We can test this on a sample graph:
graph = Graph()
for id in range(5):
graph.add_vertex(id)
graph.add_edge(0, 1)
graph.add_edge(1, 3)
graph.add_edge(2, 4)
graph.add_edge(3, 4)
graph.dfs(0)
This builds a sample graph then executes DFS starting at vertex 0, outputting:
0
1
3
4
2
The vertices are explored depth-first branch by branch!
Analysis
This DFS implementation visits each vertex and edge once, giving it a runtime of O(V + E) for V vertices and E edges.
The space complexity is O(V) to keep visited vertices in the set.

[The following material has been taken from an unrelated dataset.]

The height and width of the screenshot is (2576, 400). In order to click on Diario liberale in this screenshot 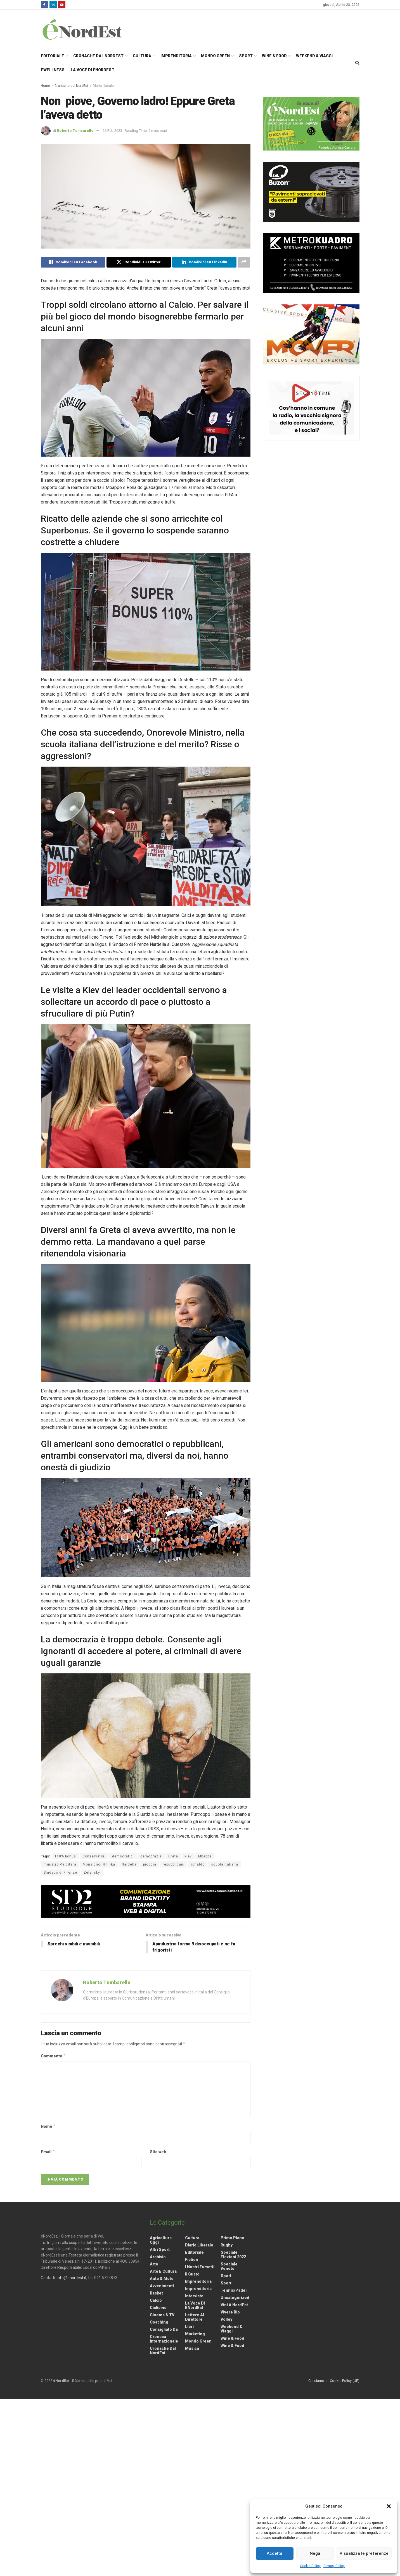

DFS is less memory intensive than breadth-first search and serves as a building block for many key graph algorithms.
Summary
In this guide, we learned graph terminology and representations before implementing a graph class in Python. Our graph uses a vertices dictionary and edges dictionary to store the nodes and connections.
We wrote add vertex and add edge methods to populate the graph. Then we traversed the graph depth-first recursively using visited sets and vertex coloring.
Key concepts covered include:
- Graph basics like directed vs undirected, cyclic vs acyclic
- Adjacency list representation using Python dicts and objects
- Vertex and graph classes to encapsulate the data
- Adding vertices and weighted directed edges
- Recursive depth-first search traversal withvisited sets
This foundational introduction can provide a great starting point for further graph algorithm study. Next steps could include expanding to analyze cycles, finding shortest paths, topological sorting, and minimum spanning trees.
There are also robust graph libraries like NetworkX we can build on in Python once familiar with the core graph concepts.
Graph data structures open up modeling many real-world systems from social networks to web links. Hopefully this guide provided a solid basis for implementing and traversing graphs in your own Python projects.